DD: Do you have an Ipad? If so what do use it for the most.
I love old fashioned lap tops. No Ipad yet. I've drawn on computers for years but it is nothing like drawing in the real world.

DD: What is your favorite TV show/ movie?
Oh man, again, such a nerd that this question is dangerous. Off hand, my favorite TV show is Danger Man/Secret Agent and my favorite movie is Out of the Past by Jacques Tourneur. My current favorite directors are Luis Bunuel, Ken Loach, David Croenenberg, Mario Bava, Chantalle Ackerman, Jacques Tourneur, Kenji Mizoguchi, Robert Bresson, Michellangelo Antonioni, Shane Meadows, Carl Dreyer, Jane Campion, Kinji Fukusaku and so on.

DD: How does the Portland comics culture shapes your work
I contribute as regularly as I can to Stumptown Underground and love the IPRC but as a rule, I'm sort of lost in my own head. I love the Northwest, and it totally affects my art but mostly the weather, architecture, people and geography. Sort of intangible broader aspects of the region. Trees make me make better art for sure.

DD: What was your first comic convention?
It was in Hayward, California in what must have been 1979. I wish I could remember the name of it. It influenced me for the rest of my life. I think that sort of obsessive old school comics culture made me who I am today. I grew up in the epicenter of the direct market.

DD: What is your favorite part of comic conventions?
Finding new comics by people who are new to comics. I love seeing what people come up with who aren't schooled in the regimented rules of making comics. I'm also a big fan of good workshops/panels and meeting people who read comics.
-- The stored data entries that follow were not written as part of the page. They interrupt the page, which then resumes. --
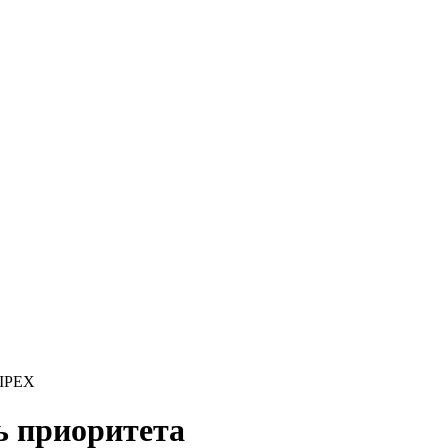
IPEX
 приоритета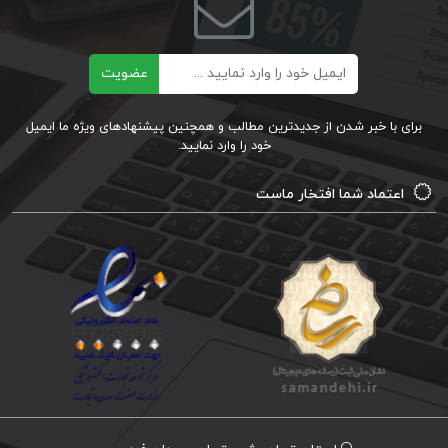
ایمیل
عضویت
برای با خبر شدن از جدیدترین مطالب و همچنین پیشنهادهای ویژه ما ایمیل
خود را وارد نمایید.
اعتماد شما افتخار ماست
I love people who love comics.

DD: If you weren’t doing comics what would you do?
I was on my way to being a religious psychologist till an art teacher helped me see that doing comics would be possible. It was in senior year of high school and I actually changed what schools I was applying to. I would go back to that if I ever stopped being a cartoonist. I love research, religion and psychology so much. They actually all go into every page of Reporter.

DD: Do you have a favorite restaurant that you would recommend?
It is always different but right now I'd say Bete-Lukas (www.bete-lukas.com) on 50th and Division. I also love Papa G's deli.
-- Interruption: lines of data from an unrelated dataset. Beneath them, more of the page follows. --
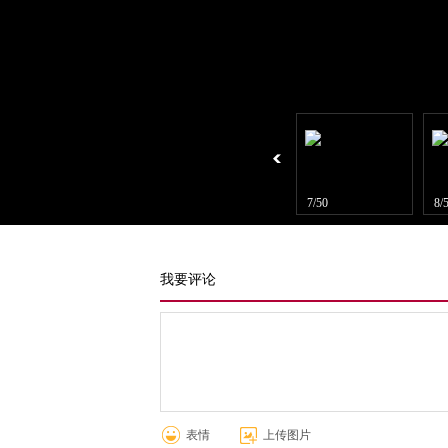
5/50
6/50
7/50
8/
我要评论
表情
上传图片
DD: How long have you lived in Portland, what made you choose Portland?
I've lived here about 12 years. I'd always wanted to live in Portland, from back in high-school. I love trees, I love rain. I think it has a sort of mythic idea creating power.

DD: What is your favorite part of Portland?
Geographically it'd be Mt. Tabor. I'm a big fan of the variety of vegan food here too. And the Independent Publishing Resource Center (www.iprc.org) would have to be my favorite space in town. Floating World is a close second.

DD: Where in Portland/ Oregon would you most like to visit?
Crater Lake. I've never been there and always wanted to. In Portland it would be the Grotto. I've been meaning to go but never have.

DD: Would you like to write/Illustrate for another media? or conversely, how would you feel about writing a comic of a character from a different media, for example, Dr. Who, James Bond? What would you explore?
I love doing art in other media. I'm a pastel artist. I doodle constantly. I think about making a film. I can't think of a character besides Jack Benny that I'd be into doing a comic about at the moment. Most of the good ones like Emma Goldman already have comics about them. I started a comic about Hank Williams about 16 years ago but I realized that I'd rather read other people writing about him than do it myself. I read a lot of history and biography but I'm learning that the comics I want to make are fiction.